A Simple Neural Network for XOR made in Python from Scratch
XOR (exclusive OR) is a binary logic gate operation that takes two binary inputs (0 or 1) and produces a single output (0 or 1). Here in XOR, the ouput of the operation is equal to 1 if and only if both the inputs are different (not the same inputs). If both inputs are the same, then the ouput is 0.
I chose XOR specifically as it's the simplest problem to solve for a Neural Network as a single-layer perceptron cannot solve for XOR because the data is not linearly separable. Neural Networks can solve non-linear separable problems by adding hidden layers between the input and output which allows them to learn complex, non-linear decision boundaries such as XOR.
The Neural network consits of 2 inputs, 3 neurons in the hidden layer which apply the non-linear transformation in this case the sigmoid activation function and in the output layer there is 1 neuron which gives one number between 0 and 1 which represent the predicted probability.
The Training process consited of 4*2 matrix of all possible combinations of two binary inputs which is XOR function. These were:
- (0,0) -> Expected Output = 0
- (0,1) -> Expected Ouput = 1
- (1,0) -> Expected Output = 1
- (1,1) -> Expected Ouput = 0
The goal of the Training the Neural Network was to adjust the weights/biases so that the the output for each of the inputs correspond to the expected output for XOR.
The main steps for Training the Neural Network are as follows:
- Forward Propagation - inputs and biases are passed through the Neural Network to generate an output.
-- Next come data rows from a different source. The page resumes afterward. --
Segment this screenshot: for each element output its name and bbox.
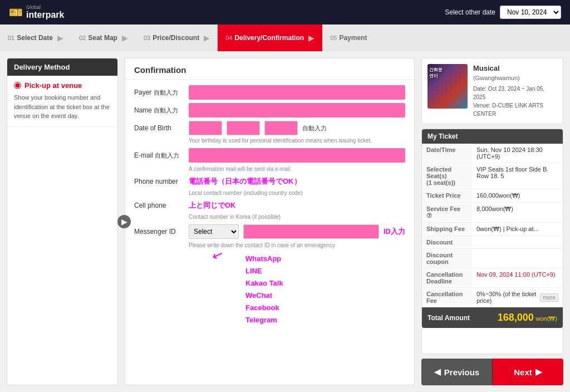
step-num-4: 04 bbox=[225, 35, 232, 41]
value-ticket-price: 160,000won(₩) bbox=[472, 189, 563, 203]
name-row: Name 自動入力 bbox=[134, 103, 405, 117]
event-venue: Venue: D-CUBE LINK ARTS CENTER bbox=[473, 101, 557, 118]
step-payment[interactable]: 05 Payment bbox=[322, 24, 375, 51]
poster-title-overlay: 간화문연이 bbox=[429, 67, 443, 79]
table-row: Cancellation Fee 0%~30% (of the ticket p… bbox=[422, 288, 563, 307]
conf-nav-arrow[interactable]: ▶ bbox=[117, 215, 131, 228]
step-seat-map[interactable]: 02 Seat Map ▶ bbox=[71, 24, 136, 51]
step-label-1: Select Date bbox=[17, 34, 53, 42]
delivery-panel-title: Delivery Method bbox=[7, 58, 117, 76]
id-annotation: ID入力 bbox=[384, 227, 405, 237]
dob-auto: 自動入力 bbox=[302, 124, 327, 133]
cancellation-fee-content: 0%~30% (of the ticket price) more bbox=[476, 291, 558, 304]
messenger-id-input[interactable] bbox=[243, 224, 379, 239]
payer-input[interactable] bbox=[189, 85, 405, 100]
messenger-options-list: WhatsAppLINEKakao TalkWeChatFacebookTele… bbox=[245, 253, 405, 327]
total-currency: won(₩) bbox=[535, 315, 557, 322]
main-content: Delivery Method Pick-up at venue Show yo… bbox=[0, 51, 570, 392]
label-seats: SelectedSeat(s)(1 seat(s)) bbox=[422, 163, 472, 189]
next-button[interactable]: Next ▶ bbox=[493, 359, 563, 385]
date-dropdown[interactable]: Nov 10, 2024 bbox=[500, 6, 561, 19]
email-auto: 自動入力 bbox=[155, 152, 179, 159]
more-link[interactable]: more bbox=[540, 293, 558, 302]
event-subtitle: (Gwanghwamun) bbox=[473, 75, 557, 81]
prev-arrow-icon: ◀ bbox=[434, 367, 441, 377]
email-input[interactable] bbox=[189, 148, 405, 163]
step-arrow-2: ▶ bbox=[122, 33, 128, 42]
table-row: Discount bbox=[422, 236, 563, 249]
phone-annotation: 電話番号（日本の電話番号でOK） bbox=[189, 177, 405, 187]
label-datetime: Date/Time bbox=[422, 144, 472, 163]
label-cancellation-fee: Cancellation Fee bbox=[422, 288, 472, 307]
steps-bar: 01 Select Date ▶ 02 Seat Map ▶ 03 Price/… bbox=[0, 24, 570, 51]
label-discount: Discount bbox=[422, 236, 472, 249]
name-auto: 自動入力 bbox=[154, 107, 178, 114]
table-row: Ticket Price 160,000won(₩) bbox=[422, 189, 563, 203]
ticket-poster-area: 간화문연이 Musical (Gwanghwamun) Date: Oct 23… bbox=[421, 58, 563, 124]
step-delivery-confirmation[interactable]: 04 Delivery/Confirmation ▶ bbox=[218, 24, 322, 51]
logo-global-text: Global bbox=[26, 4, 64, 10]
form-body: Payer 自動入力 Name 自動入力 Date of Birth 自動入力 … bbox=[125, 80, 414, 332]
messenger-row: Messenger ID Select WhatsApp LINE Kakao … bbox=[134, 224, 405, 239]
table-row: Discount coupon bbox=[422, 249, 563, 268]
step-label-5: Payment bbox=[339, 34, 367, 42]
event-title: Musical bbox=[473, 64, 557, 72]
label-discount-coupon: Discount coupon bbox=[422, 249, 472, 268]
event-info: Musical (Gwanghwamun) Date: Oct 23, 2024… bbox=[473, 64, 557, 118]
name-input[interactable] bbox=[189, 103, 405, 117]
step-arrow-4: ▶ bbox=[308, 33, 315, 42]
nav-buttons: ◀ Previous Next ▶ bbox=[421, 359, 563, 385]
step-label-2: Seat Map bbox=[88, 34, 117, 42]
ticket-panel: 간화문연이 Musical (Gwanghwamun) Date: Oct 23… bbox=[421, 58, 563, 385]
step-num-2: 02 bbox=[79, 35, 86, 41]
payer-auto: 自動入力 bbox=[154, 89, 178, 96]
label-cancellation-deadline: Cancellation Deadline bbox=[422, 268, 472, 288]
step-select-date[interactable]: 01 Select Date ▶ bbox=[0, 24, 71, 51]
email-hint: A confirmation mail will be sent via e-m… bbox=[189, 166, 405, 172]
header: 🎫 Global interpark Select other date Nov… bbox=[0, 0, 570, 24]
dob-input-3[interactable] bbox=[264, 121, 298, 135]
value-discount bbox=[472, 236, 563, 249]
delivery-desc: Show your booking number and identificat… bbox=[14, 93, 111, 121]
prev-label: Previous bbox=[444, 367, 479, 377]
phone-row: Phone number 電話番号（日本の電話番号でOK） bbox=[134, 177, 405, 187]
cell-label: Cell phone bbox=[134, 202, 184, 209]
dob-input-2[interactable] bbox=[227, 121, 260, 135]
table-row: Date/Time Sun. Nov 10 2024 18:30 (UTC+9) bbox=[422, 144, 563, 163]
previous-button[interactable]: ◀ Previous bbox=[421, 359, 492, 385]
cell-hint: Contact number in Korea (if possible) bbox=[189, 214, 405, 220]
pickup-label[interactable]: Pick-up at venue bbox=[14, 81, 111, 90]
logo-text: interpark bbox=[26, 10, 64, 19]
date-selector: Select other date Nov 10, 2024 bbox=[445, 6, 561, 19]
dob-input-1[interactable] bbox=[189, 121, 222, 135]
step-price-discount[interactable]: 03 Price/Discount ▶ bbox=[136, 24, 218, 51]
table-row: Service Fee ⑦ 8,000won(₩) bbox=[422, 203, 563, 223]
cell-annotation: 上と同じでOK bbox=[189, 200, 405, 210]
dob-hint: Your birthday is used for personal ident… bbox=[189, 138, 405, 144]
dob-row: Date of Birth 自動入力 bbox=[134, 121, 405, 135]
cancellation-fee-text: 0%~30% (of the ticket price) bbox=[476, 291, 538, 304]
step-arrow-3: ▶ bbox=[204, 33, 210, 42]
dob-label: Date of Birth bbox=[134, 124, 184, 132]
poster-image: 간화문연이 bbox=[428, 64, 468, 109]
ticket-table: Date/Time Sun. Nov 10 2024 18:30 (UTC+9)… bbox=[422, 144, 563, 307]
logo-icon: 🎫 bbox=[9, 6, 23, 19]
phone-label: Phone number bbox=[134, 178, 184, 185]
value-discount-coupon bbox=[472, 249, 563, 268]
email-row: E-mail 自動入力 bbox=[134, 148, 405, 163]
pickup-radio[interactable] bbox=[14, 82, 21, 89]
total-amount-area: 168,000 won(₩) bbox=[498, 312, 557, 324]
confirmation-title: Confirmation bbox=[125, 58, 414, 80]
label-service-fee: Service Fee ⑦ bbox=[422, 203, 472, 223]
messenger-select[interactable]: Select WhatsApp LINE Kakao Talk WeChat F… bbox=[189, 224, 239, 239]
payer-label: Payer 自動入力 bbox=[134, 89, 184, 97]
table-row: Shipping Fee 0won(₩) | Pick-up at... bbox=[422, 223, 563, 236]
step-label-3: Price/Discount bbox=[153, 34, 199, 42]
value-shipping-fee: 0won(₩) | Pick-up at... bbox=[472, 223, 563, 236]
step-num-3: 03 bbox=[144, 35, 150, 41]
pickup-text: Pick-up at venue bbox=[24, 81, 82, 90]
next-label: Next bbox=[514, 367, 532, 377]
messenger-hint: Please write down the contact ID in case… bbox=[189, 242, 405, 248]
confirmation-panel: ▶ Confirmation Payer 自動入力 Name 自動入力 Date… bbox=[125, 58, 415, 385]
step-label-4: Delivery/Confirmation bbox=[234, 34, 304, 42]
This invlvec calulating the weighted sums as each of the layers from the input layer, through the hidden layer to the output layer, applying the sigmoid activation function and obtaining the Output Predicition.
- Backpropagation - calulate the error loss between the prediction output and the expected output using the Mean Squared Error Loss (MSE) Function. Then calulate the gradient of the loss with respect to the weights/biases which results in how much each of those weights/biases cotributed to the error. Adjust weights/biases according to error contribtion.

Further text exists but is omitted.